А вот каталонские рыцари были воистину страшны. К бою они, помнится, двигались отдельным воинством, стройными рядами, почти не мешавшимися с нашими — даже с людьми Фуа — блистательная колонна, похожая на копье со сверкающим наконечником: огромным человеком в золотых доспехах. Теперь их было видно по одиночке, или по двое, они появлялись то там, то сям среди наших рядов — страшные смуглые всадники на высоких конях, с замершими оскаленными лицами. На них было жутко даже смотреть. Не то они были пьяны — войной и горем, не то приготовленные для долгих штурмов и схваток силы не успели выйти из них до окончания битвы, слишком скорой и позорной. Они были безумны от стыда — никогда еще им, героям Реконкисты, не приходилось так постыдно спасаться бегством. Это все тело, оно бежит само собой, не спрашиваясь у разума, движимое звериным плотским страхом. Горожан, непривычных к войне, кроме горя вымотал ратный труд, многие были ранены — а каталонцы, кроме королевской maynade — личной свиты — почти все остались целы, и безвыходная ярость величайшего поражения душила изнутри их здоровые, сильные, бесполезные тела. Среди maynade, говорили, погиб и тот храбрец Мигель де Луэсия, что посмел смеяться над нашим графом, обвиняя его в трусости. Мигель де Луэсия, который под Лас-Навас-де-Толоса со своим отрядом нанес решающий удар, вояка, чью доблесть воспел сам Пейре Видаль… Мигель, подаривший королю свою крестоносную славу, рядом с ним же пал от рук крестоносцев.

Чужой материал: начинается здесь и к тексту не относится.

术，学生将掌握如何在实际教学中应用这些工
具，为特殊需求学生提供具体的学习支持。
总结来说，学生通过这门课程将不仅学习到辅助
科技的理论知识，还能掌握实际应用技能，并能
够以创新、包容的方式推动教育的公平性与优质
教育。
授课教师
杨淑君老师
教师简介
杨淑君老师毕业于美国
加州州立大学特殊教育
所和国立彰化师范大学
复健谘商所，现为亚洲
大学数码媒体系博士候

Да что там maynade. Арагонцы потеряли зараз двух королей. Дона Пейре им не отдали — по войску ходили слухи, что Монфор нашел тело государя первым. Одни говорили — волк Монфор надругался над трупом, другие же, более знающие — эн Симон с почтением преклонился перед королем, забрал тело в город для отпевания, после чего препоручил тамошним госпитальерам для преправления царственного покойника в Арагон. Его там похоронят как положено, в родовом склепе, в сикстенском монастыре, так что каталонским рыцарям не о чем расстраиваться — все будет по чину, все будет как должно, король воссоединится на небесах с королевой Марией, святой женщиной, и уж кому-кому, а арагонцам негодовать тут не от чем. Но они все равно негодовали — так негодовали, что и представить жутко, и в окситанском войске показывали — только издалека, из опаски — некоего рыцаря, которого называли рыцарем Гомесом, тем самым, что был в доспехах короля. Да, король ведь поменялся с рыцарем доспехом перед битвой, короли в сражениях всегда так делают, чтобы отвести от себя основной удар и искать удачи в рыцарских поединках. И если бы король пожертвовал его жизнью, не раскрылся бы врагам, когда на Гомеса в короне поверх шлема и алом плаще набросились лучшие Монфоровы бароны — может быть, тогда дон Пейре сам бы смог уберечься… Если и есть кому горевать, так это рыцарю Гомесу, злосчастному.